▼

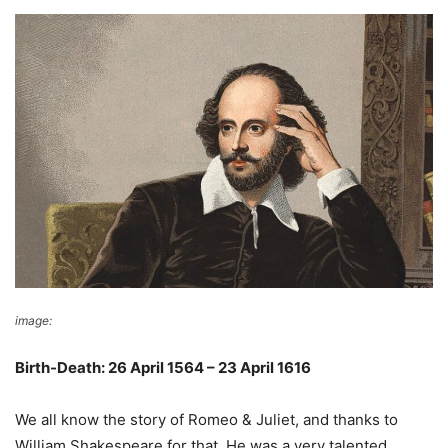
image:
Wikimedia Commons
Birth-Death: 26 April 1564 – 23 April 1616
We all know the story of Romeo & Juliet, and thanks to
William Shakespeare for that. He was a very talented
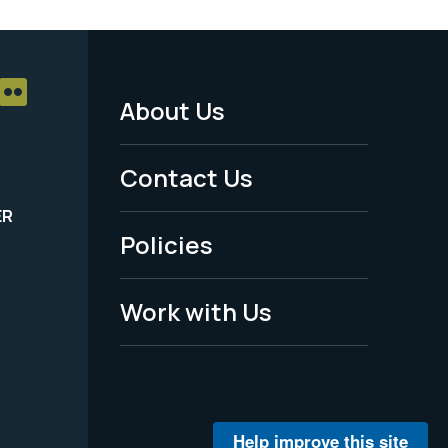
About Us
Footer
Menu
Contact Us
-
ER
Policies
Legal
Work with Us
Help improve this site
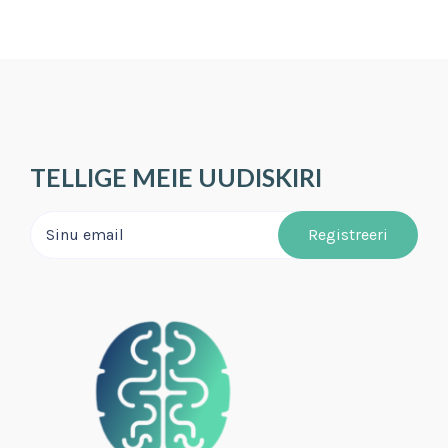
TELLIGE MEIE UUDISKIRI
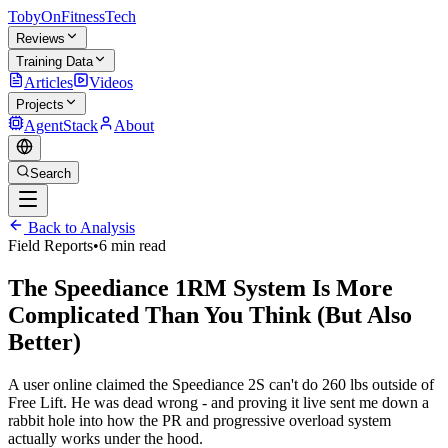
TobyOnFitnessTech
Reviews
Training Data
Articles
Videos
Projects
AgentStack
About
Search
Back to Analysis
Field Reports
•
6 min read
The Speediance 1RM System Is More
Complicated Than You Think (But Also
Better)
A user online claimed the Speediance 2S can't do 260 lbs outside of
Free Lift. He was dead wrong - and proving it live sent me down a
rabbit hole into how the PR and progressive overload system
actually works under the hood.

▲
▼

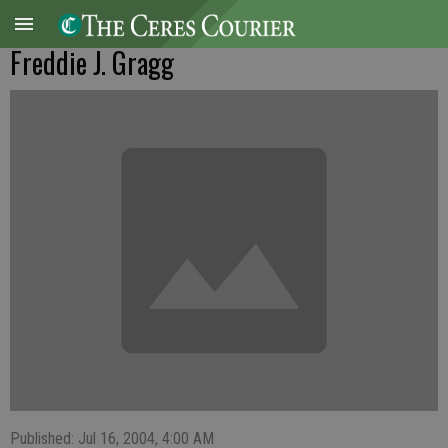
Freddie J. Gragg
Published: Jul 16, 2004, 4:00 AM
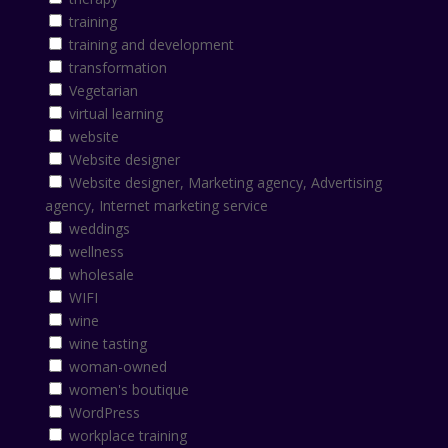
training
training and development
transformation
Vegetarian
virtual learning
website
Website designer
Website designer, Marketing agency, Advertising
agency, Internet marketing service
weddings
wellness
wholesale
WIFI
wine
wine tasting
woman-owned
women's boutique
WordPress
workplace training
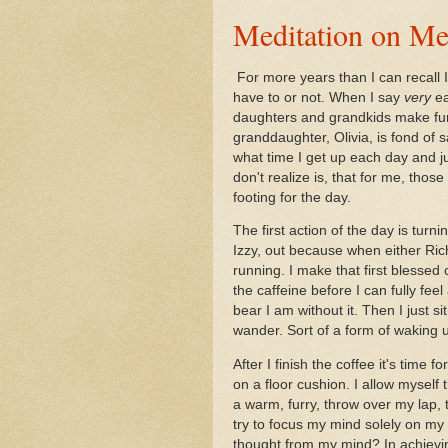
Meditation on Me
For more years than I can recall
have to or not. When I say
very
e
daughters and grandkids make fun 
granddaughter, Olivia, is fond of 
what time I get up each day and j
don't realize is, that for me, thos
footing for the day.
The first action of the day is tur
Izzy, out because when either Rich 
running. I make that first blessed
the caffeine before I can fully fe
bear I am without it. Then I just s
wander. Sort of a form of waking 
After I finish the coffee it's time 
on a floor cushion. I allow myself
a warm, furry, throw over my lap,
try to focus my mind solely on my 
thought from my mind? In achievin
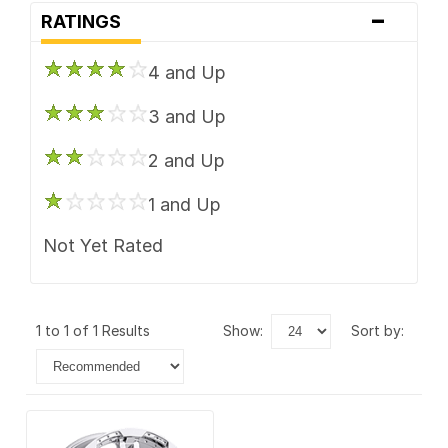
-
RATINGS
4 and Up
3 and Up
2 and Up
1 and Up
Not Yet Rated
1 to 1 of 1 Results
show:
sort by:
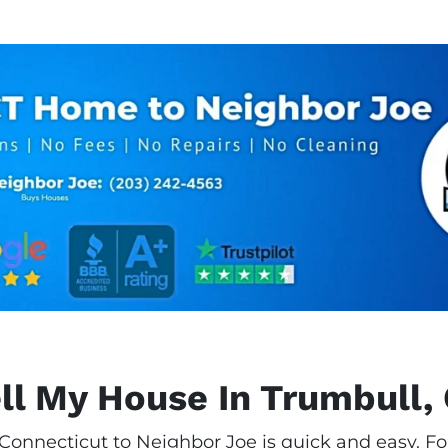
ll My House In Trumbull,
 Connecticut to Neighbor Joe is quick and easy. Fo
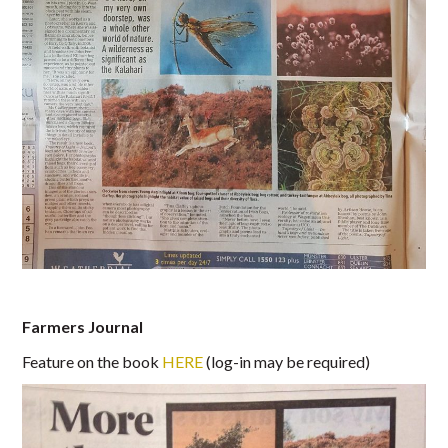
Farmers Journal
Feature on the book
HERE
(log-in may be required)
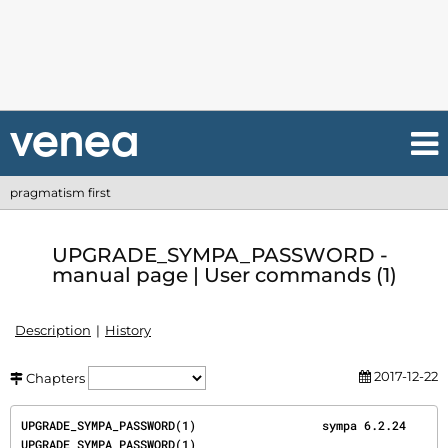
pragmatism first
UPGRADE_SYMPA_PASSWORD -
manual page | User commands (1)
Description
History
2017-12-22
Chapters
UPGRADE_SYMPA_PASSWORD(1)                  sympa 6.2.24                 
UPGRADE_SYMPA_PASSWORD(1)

▲

### Task prompt
To answer, copy each line from the material above that has the word "agency".

### Solution to the problem
Website designer, Marketing agency, Advertising
agency, Internet marketing service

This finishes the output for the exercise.